(Saved entries)
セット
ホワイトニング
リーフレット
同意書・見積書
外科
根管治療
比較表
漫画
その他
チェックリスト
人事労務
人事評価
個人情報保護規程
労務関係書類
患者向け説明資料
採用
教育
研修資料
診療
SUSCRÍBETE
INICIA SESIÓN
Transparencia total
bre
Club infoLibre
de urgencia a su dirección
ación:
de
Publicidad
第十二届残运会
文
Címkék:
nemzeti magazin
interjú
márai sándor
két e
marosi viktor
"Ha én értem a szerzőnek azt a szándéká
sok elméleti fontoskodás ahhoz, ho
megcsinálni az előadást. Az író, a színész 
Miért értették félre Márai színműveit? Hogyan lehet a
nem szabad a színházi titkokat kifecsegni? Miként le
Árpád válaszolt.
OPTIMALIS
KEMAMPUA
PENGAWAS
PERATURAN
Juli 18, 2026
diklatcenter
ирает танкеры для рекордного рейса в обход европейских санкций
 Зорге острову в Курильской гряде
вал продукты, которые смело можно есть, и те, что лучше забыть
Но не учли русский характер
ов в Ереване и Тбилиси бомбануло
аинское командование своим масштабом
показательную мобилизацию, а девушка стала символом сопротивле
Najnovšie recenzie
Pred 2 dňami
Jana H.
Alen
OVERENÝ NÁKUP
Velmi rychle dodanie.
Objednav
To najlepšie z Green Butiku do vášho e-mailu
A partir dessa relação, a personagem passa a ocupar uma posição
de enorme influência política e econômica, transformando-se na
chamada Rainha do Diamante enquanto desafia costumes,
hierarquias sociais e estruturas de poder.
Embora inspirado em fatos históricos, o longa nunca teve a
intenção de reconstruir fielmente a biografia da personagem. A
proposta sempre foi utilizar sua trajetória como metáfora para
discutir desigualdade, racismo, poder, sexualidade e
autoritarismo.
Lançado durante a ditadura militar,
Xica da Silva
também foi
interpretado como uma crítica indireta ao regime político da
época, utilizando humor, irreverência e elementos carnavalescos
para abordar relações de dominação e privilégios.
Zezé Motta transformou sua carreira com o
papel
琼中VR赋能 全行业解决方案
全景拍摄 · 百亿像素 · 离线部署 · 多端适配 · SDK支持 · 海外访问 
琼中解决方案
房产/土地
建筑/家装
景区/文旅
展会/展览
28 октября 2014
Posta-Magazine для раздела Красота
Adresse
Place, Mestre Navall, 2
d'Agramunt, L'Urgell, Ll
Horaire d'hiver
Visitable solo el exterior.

• [Task] Look for the word "personagem" in every line of the records. State how many lines contain it, and write only the number.

• [Task answer] 2